In recent years, Americans United has prioritized holding trainings with members of the clergy (and lay leaders at houses of worship). Accordingly, AU now sponsors special clergy trainings around the country. These meetings give clergy an opportunity to meet with experts from the Americans United staff for an interactive, hands-on session with plenty of time for questions, as well as to collaborate and learn from fellow religious leaders.

These sessions, titled “Keeping Sacred Spaces Sacred: A Discussion on Pulpit Politicking,” are facilitated discussions designed to lead to a deeper understanding of the role that faith communities can take in public engagement.
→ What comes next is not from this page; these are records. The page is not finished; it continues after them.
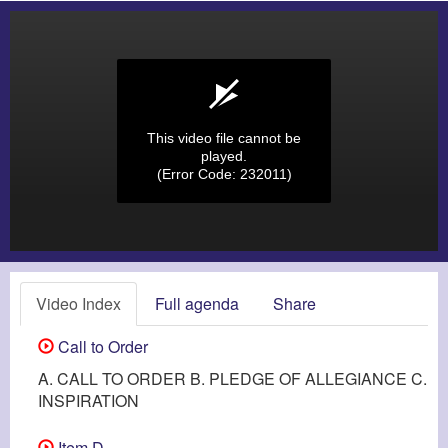
This video file cannot be
played.
(Error Code: 232011)
Video Index
Full agenda
Share
Call to Order
A. CALL TO ORDER B. PLEDGE OF ALLEGIANCE C.
INSPIRATION
Item D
The workshops take a positive stance, urging participants to envision what faithful and constructive public engagement looks like and how faith communities can engage in advocacy and organizing without causing others harm or violating the tax rules. The goal is to equip clergy and lay leaders with useful, practical information about what they can do politically, in the hope of channeling energies into appropriate forms of activism that engage congregations while respecting the laws of the land.

Watch: November 2016 Facebook Live Discussion with Faith Leaders

Letters to Religious Leaders

Every presidential election and mid-term election year, Americans United sends letters to houses of worship nationwide advising them on how to follow the law on pulpit politicking. The letters note that there are plenty of activities that religious leaders can take part in during elections years, such as registering voters in a non-partisan fashion, addressing important issues and reminding congregants that voting is good civic behavior. The only activity that is not permitted is the endorsement or opposition of candidates. (The letter also warns against the distribution of biased “voter guides,” often produced by partisan organizations that are not tax-exempt, that clearly promote one candidate over another.)

In 2016, we sent 100,000 letters to clergy from a cross section of U.S. religious denominations in all 50 states, explaining the "do's and dont's" when it comes to elections.